Scan the entries and copy each line where the word "Duurzaam" is present.

*INPUT DATA*:
== Segment start ==

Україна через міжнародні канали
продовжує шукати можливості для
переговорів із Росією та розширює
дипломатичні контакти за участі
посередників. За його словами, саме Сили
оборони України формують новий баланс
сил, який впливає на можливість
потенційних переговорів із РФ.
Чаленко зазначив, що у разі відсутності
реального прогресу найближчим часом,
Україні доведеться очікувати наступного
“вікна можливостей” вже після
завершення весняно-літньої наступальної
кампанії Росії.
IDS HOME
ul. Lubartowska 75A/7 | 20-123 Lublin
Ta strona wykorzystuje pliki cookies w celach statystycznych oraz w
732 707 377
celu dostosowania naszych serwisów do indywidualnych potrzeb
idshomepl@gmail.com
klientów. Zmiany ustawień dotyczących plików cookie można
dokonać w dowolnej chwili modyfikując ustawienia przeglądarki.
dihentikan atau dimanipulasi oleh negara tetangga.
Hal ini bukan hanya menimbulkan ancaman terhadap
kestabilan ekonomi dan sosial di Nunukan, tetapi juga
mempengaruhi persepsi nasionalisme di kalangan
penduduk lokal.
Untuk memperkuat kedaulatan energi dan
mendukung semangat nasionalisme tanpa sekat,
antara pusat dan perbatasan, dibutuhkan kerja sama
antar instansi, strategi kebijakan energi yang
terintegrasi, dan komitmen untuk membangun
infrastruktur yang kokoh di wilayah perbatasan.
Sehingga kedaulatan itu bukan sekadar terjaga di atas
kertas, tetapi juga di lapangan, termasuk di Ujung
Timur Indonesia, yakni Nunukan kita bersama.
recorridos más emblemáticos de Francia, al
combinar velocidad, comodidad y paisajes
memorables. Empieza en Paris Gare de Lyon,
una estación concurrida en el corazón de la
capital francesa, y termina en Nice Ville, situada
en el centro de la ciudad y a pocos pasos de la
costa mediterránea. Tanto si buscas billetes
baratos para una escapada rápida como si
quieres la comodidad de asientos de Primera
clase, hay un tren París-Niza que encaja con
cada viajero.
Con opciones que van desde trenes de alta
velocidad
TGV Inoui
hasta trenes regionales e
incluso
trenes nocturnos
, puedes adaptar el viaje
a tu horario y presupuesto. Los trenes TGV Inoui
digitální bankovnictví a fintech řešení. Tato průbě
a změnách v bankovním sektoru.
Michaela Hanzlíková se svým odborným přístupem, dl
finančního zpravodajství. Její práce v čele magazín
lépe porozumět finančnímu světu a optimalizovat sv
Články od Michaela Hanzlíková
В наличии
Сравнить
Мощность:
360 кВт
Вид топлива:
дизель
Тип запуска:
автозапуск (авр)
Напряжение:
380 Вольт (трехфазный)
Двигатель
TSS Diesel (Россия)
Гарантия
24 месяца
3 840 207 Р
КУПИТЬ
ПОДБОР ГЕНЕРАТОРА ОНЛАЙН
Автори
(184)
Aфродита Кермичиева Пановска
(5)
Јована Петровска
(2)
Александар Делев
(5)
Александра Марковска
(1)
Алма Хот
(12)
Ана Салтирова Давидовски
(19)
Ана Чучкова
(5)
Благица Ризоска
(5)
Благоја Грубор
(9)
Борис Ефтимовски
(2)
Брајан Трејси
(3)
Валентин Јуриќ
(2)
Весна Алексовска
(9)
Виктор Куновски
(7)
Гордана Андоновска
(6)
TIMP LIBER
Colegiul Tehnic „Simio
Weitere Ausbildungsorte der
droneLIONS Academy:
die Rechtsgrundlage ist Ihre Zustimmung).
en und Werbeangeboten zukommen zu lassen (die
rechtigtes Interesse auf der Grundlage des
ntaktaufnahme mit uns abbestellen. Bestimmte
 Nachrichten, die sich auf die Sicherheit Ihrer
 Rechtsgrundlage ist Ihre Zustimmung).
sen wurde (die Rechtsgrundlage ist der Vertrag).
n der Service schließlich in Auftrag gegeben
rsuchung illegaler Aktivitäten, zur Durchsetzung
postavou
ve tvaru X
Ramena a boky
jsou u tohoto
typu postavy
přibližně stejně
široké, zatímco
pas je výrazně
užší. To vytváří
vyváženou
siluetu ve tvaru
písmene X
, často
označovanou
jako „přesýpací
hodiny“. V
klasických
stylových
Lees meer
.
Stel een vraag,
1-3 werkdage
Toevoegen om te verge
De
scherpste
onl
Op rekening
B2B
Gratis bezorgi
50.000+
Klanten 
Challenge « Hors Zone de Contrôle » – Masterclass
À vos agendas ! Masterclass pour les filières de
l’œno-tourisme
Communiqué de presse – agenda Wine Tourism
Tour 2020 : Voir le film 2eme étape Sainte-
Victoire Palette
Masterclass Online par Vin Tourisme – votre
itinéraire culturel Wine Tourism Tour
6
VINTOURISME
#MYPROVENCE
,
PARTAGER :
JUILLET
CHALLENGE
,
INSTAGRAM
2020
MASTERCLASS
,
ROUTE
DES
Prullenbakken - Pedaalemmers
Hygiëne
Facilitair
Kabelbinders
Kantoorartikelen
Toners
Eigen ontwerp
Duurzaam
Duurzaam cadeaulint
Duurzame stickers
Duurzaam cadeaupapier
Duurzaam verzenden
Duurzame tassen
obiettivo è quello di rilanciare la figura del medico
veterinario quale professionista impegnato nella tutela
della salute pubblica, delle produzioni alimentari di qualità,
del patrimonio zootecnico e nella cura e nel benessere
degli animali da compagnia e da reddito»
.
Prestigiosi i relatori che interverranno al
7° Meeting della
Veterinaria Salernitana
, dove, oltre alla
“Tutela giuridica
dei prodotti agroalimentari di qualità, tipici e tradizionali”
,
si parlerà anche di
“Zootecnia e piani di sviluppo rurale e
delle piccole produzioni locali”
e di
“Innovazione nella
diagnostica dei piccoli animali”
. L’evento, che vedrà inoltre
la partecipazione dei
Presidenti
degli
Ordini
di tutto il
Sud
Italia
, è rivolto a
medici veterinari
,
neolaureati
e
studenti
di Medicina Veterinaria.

== Segment end ==

*SOLUTION*:
Duurzaam
Duurzaam cadeaulint
Duurzaam cadeaupapier
Duurzaam verzenden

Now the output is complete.